===== Provided material =====
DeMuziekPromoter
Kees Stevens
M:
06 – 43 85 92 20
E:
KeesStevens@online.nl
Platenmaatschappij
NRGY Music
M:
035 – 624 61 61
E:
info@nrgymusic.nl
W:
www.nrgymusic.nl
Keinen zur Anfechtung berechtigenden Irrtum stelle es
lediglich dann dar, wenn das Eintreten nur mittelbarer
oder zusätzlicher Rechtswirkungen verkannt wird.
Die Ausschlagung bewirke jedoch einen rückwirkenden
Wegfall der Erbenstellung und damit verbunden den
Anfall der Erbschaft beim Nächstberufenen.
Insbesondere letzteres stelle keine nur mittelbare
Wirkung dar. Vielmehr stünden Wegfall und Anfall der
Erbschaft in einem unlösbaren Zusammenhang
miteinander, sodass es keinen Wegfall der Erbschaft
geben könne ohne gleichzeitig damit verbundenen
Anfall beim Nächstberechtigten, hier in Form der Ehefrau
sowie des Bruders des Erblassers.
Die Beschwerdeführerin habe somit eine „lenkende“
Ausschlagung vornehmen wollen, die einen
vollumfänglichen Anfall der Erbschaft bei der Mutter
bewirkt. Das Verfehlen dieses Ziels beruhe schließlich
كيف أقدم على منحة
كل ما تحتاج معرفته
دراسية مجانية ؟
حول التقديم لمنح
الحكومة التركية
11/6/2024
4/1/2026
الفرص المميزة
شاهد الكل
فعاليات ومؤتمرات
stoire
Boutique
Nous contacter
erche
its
=====
===== Provided material =====
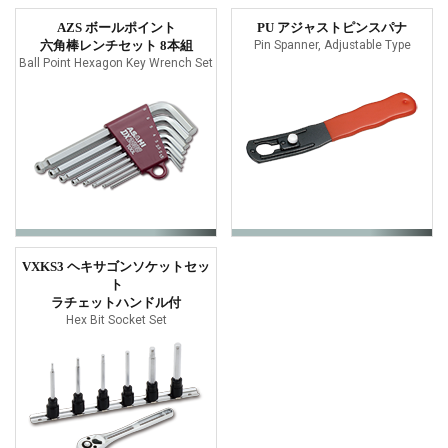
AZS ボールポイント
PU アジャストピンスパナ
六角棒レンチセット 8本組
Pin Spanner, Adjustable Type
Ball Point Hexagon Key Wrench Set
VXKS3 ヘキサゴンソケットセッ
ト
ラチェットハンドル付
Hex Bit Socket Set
=====
• **About this task**: Using the entries above, return each line that includes the word "Wegfall".

• **Answer to this exercise**:
Wegfall der Erbenstellung und damit verbunden den
Wirkung dar. Vielmehr stünden Wegfall und Anfall der
miteinander, sodass es keinen Wegfall der Erbschaft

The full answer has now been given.